Indeed - sounds more like a rhetoric question actually. 

Usually, you have to defend yourself (at least) one hop before the destination to make it really effective. But i think pf(4) is a good start too.


----------



## DutchDaemon (Feb 10, 2011)

Also note that the first victim of a DDoS attack is your bandwidth. You can secure your server, you can even take it offline, but a DDoS will flood your entire Internet connection, and maybe even part of your upstream connection. The real defence against a DDoS starts at your ISP or upstream bandwidth provider.
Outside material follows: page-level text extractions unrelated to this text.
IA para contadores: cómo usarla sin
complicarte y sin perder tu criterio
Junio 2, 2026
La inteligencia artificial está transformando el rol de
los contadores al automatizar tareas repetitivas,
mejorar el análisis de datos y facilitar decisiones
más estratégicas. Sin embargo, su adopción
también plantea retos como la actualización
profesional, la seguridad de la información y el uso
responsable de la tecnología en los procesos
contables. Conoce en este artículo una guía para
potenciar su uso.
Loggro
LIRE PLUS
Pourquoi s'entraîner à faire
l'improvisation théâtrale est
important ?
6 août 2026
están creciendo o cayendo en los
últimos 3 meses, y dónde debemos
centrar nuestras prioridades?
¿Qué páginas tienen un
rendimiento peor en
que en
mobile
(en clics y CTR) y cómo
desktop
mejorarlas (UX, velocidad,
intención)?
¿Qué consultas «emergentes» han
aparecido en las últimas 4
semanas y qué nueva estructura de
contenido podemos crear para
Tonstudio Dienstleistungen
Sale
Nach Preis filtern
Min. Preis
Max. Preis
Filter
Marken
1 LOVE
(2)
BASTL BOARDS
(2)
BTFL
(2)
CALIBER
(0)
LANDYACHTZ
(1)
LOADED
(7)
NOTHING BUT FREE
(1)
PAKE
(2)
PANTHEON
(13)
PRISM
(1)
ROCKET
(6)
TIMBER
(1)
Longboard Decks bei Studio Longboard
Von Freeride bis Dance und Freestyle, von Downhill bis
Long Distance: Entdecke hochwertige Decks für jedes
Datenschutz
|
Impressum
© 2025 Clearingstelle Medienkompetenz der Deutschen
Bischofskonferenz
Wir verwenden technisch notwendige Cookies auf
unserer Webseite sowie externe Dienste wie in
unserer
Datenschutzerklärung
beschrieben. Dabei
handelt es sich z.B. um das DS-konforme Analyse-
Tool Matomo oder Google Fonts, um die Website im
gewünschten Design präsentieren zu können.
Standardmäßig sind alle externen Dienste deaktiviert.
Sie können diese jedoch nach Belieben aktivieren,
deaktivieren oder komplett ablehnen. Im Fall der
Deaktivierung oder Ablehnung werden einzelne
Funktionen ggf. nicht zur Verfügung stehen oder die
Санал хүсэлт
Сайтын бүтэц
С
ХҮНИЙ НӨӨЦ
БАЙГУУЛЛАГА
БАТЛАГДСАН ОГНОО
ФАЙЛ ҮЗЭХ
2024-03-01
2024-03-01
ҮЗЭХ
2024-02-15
Once it reaches your network/modem/server, you're powerless.


----------



## gkontos (Feb 10, 2011)

In theory yes, in practice it costs much more money to safeguard against DDoS attacks rather than to take alternate measures when it actually happens.
Of course, this has nothing to do with FreeBSD. Attacks are aimed at services, usually Internet services, and are always platform independent.

Regards,
George


----------



## Pushrod (Feb 10, 2011)

Really the only thing you can do about incoming DDoS is manage how the machine responds to the flooding. Incoming data is incoming data. The only solution there is as DD says, stop it before it gets to your network.


----------



## throAU (Jan 14, 2013)

Upstream filtering by your router / ISP / DDOS protection host is the best way to combat this.

As stated already, whether or not your host can withstand a DDOS or not, typically your bandwidth will be hosed anyway.  The further upstream you can have your traffic filtered against such stuff, the better.
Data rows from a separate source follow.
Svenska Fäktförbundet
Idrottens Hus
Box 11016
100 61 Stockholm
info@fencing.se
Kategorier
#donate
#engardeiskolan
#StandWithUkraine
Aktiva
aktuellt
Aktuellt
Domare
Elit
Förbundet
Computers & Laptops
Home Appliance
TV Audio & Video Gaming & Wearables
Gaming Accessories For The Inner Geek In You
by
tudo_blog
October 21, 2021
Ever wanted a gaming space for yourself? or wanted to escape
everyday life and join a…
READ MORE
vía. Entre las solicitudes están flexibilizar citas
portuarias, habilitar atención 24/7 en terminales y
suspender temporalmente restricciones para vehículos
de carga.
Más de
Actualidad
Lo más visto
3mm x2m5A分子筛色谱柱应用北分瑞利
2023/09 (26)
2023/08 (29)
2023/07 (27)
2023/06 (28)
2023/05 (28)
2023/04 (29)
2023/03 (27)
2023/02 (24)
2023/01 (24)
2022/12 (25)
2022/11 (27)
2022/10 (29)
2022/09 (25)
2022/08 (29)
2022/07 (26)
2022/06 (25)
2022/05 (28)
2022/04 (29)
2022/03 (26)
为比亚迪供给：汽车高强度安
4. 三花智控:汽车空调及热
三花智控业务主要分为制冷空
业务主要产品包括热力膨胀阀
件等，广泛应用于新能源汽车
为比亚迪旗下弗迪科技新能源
Unless you have a very large pipe, chances are your bandwidth will run out before even 5 year old hardware will not be able to keep up.


----------



## vertexSymphony (Jan 15, 2013)

There's nohing you can do to stop it, but as anything in computer (in)security: you can mitigate it.

A good point of start is trying to determine which service is being attacked and find a pattern of attack (for example, with VERY simple bots they could be using wininet and fetching a specific path repeatedly and that's a patter you could take advantage of )

That surely won't take you out of the hot, but it will give some fresh air: It's not the same the traffic/resources spent by receiving requests (for example) than receiving requests and then actually processing them.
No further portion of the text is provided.